“I brought her safely back again to us,” was his simple answer. “See. She is my wife!”

Lûk is here, outside Belgrade, the Prince added. But in secret, for a price is set upon his head. He is a Turkish brigand, and he and his band terrorise the Montenegrin border. The Servian Government offered, only a month ago, twenty thousand dinars for his capture. They little dream he is in hiding in a cave over in yonder mountain, and that he is supplied with food by his faithful little wife here!

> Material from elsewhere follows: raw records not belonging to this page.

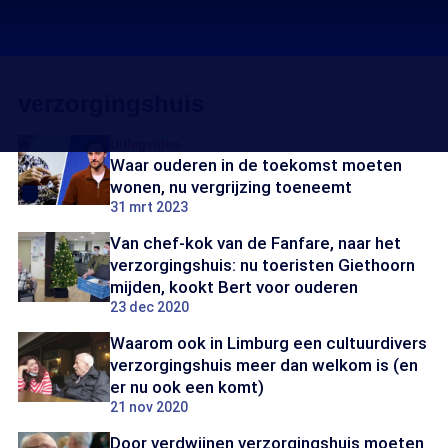
verzorgingshuis
Uitlegvideo
Waar ouderen in de toekomst moeten
wonen, nu vergrijzing toeneemt
31 mrt 2023
Van chef-kok van de Fanfare, naar het
verzorgingshuis: nu toeristen Giethoorn
mijden, kookt Bert voor ouderen
23 dec 2020
Waarom ook in Limburg een cultuurdivers
verzorgingshuis meer dan welkom is (en
er nu ook een komt)
21 nov 2020
Door verdwijnen verzorgingshuis moeten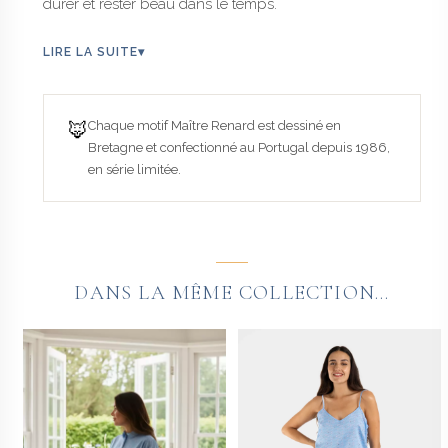
durer et rester beau dans le temps.
LIRE LA SUITE
▾
🦊
Chaque motif Maître Renard est dessiné en
Bretagne et confectionné au Portugal depuis 1986,
en série limitée.
DANS LA MÊME COLLECTION...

And true sportsman that he was, he raised his glass again to her—and to her husband.


Chapter Eleven.

Touching the Widow’s Mite.

One.

The Prince, keen motorist that he was, had—attended by the faithful Garrett, of course—been executing some remarkably quick performances on the Brooklands track.

About a month before he had purchased a hundred horse-power racing-car, and now devoted a good deal of his time to the gentle art of record-breaking. Some of his times for “the mile” had been very creditable, and as Mr Richard Drummond, son of a Manchester cotton magnate, his name was constantly appearing in the motor journals. Having for the time being discarded the purple, and with it his cosy chambers off Piccadilly, he had now taken up his quarters at that small hotel so greatly patronised by motorists, the “Hut,” on the Ripley Road.